In a Kan simplicial set $X_\bullet$ we have the lifting property, that is for any $n$-tupel $\left(x_0,\ldots,\hat{x_j},\ldots,x_n \right)$ of $(n-1)$-simplices $x_k \in X_{n-1}$ with $d_i(x_k)=d_{k-1}(x_i)$ for $i < k$ there is a $n$-simplex $y \in X_n$ with $d_k(y)=x_k$ for $k \neq j$. Moreover $x_j:=d_j(y)$ fills in the missing $(n-1)$ simplex in the tupel above.

Now when we keep $x_j:=d_j(y)$ fixed, is $y$ unique?

In other words, is $y$ the only $n$-simplex with $d_k(y)=x_k$ for all $k$ (including $k=j$)?
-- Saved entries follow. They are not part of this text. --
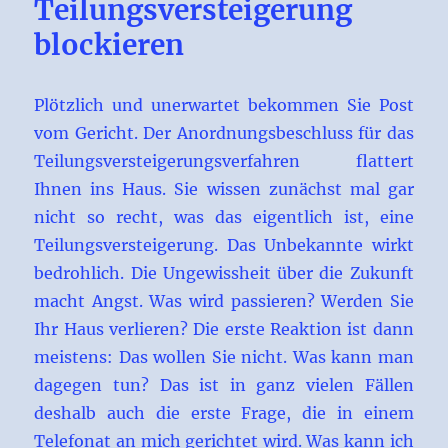
Teilungsversteigerung
blockieren
Plötzlich und unerwartet bekommen Sie Post
vom Gericht. Der Anordnungsbeschluss für das
Teilungsversteigerungsverfahren flattert
Ihnen ins Haus. Sie wissen zunächst mal gar
nicht so recht, was das eigentlich ist, eine
Teilungsversteigerung. Das Unbekannte wirkt
bedrohlich. Die Ungewissheit über die Zukunft
macht Angst. Was wird passieren? Werden Sie
Ihr Haus verlieren? Die erste Reaktion ist dann
meistens: Das wollen Sie nicht. Was kann man
dagegen tun? Das ist in ganz vielen Fällen
deshalb auch die erste Frage, die in einem
Telefonat an mich gerichtet wird. Was kann ich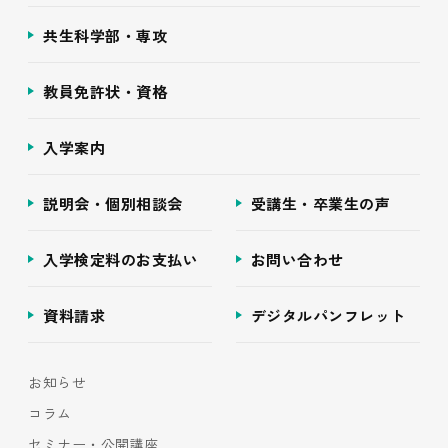
共生科学部・専攻
教員免許状・資格
入学案内
説明会・個別相談会
受講生・卒業生の声
入学検定料のお支払い
お問い合わせ
資料請求
デジタルパンフレット
お知らせ
コラム
セミナー・公開講座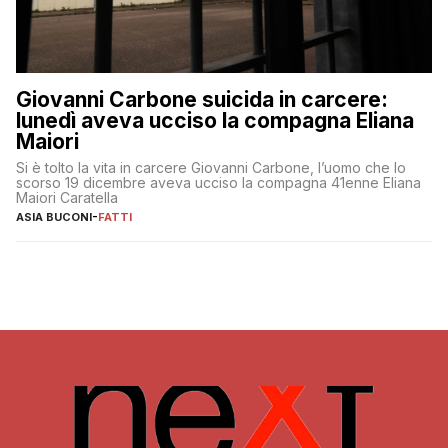
Giovanni Carbone suicida in carcere:
lunedì aveva ucciso la compagna Eliana
Maiori
Si è tolto la vita in carcere Giovanni Carbone, l’uomo che lo
scorso 19 dicembre aveva ucciso la compagna 41enne Eliana
Maiori Caratella
ASIA BUCONI
-
FATTI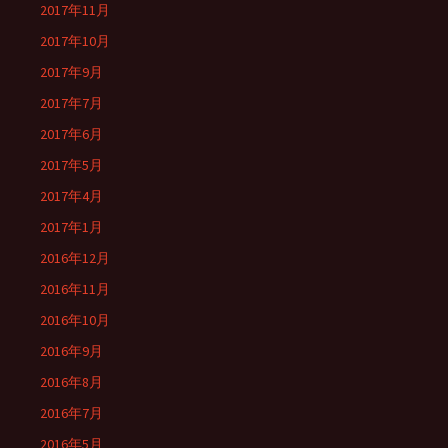
2017年11月
2017年10月
2017年9月
2017年7月
2017年6月
2017年5月
2017年4月
2017年1月
2016年12月
2016年11月
2016年10月
2016年9月
2016年8月
2016年7月
2016年5月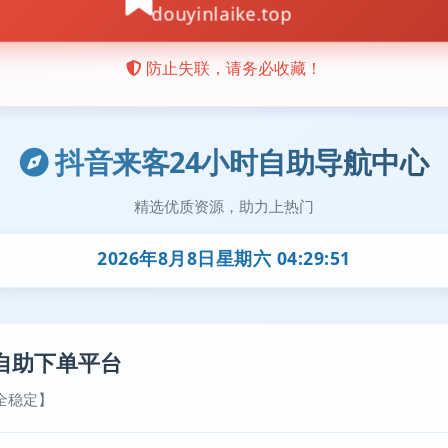
抖音来客24小时自助导航中心
精选优质资源，助力上热门
2026年8月8日星期六 04:29:52
自助下单平台
全稳定】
Or still in other words, is a $n$-simplex uniquely determined by its boundary? (Of course it is NOT uniquely determined by the "horn" $\left(x_0,\ldots,\hat{x_j},\ldots,x_n \right)$)

Answer 1

The answer is "No, it is not unique." As a simple example consider the triangulation of a circle with two vertices and two non-degenerate edges. You can write down the associated Kan complex. If you fix the two vertices you find more than one edge that fills them.

A more flimsy example: Just take the singular complex of any topological space X that's not a point. If you take a null-homotopic map of S^n into X, there are in general a whole ton of ways to fill in S^n by a disc. It's an easy exercise to translate this argument into the language of filling in a simplex with specified boundary.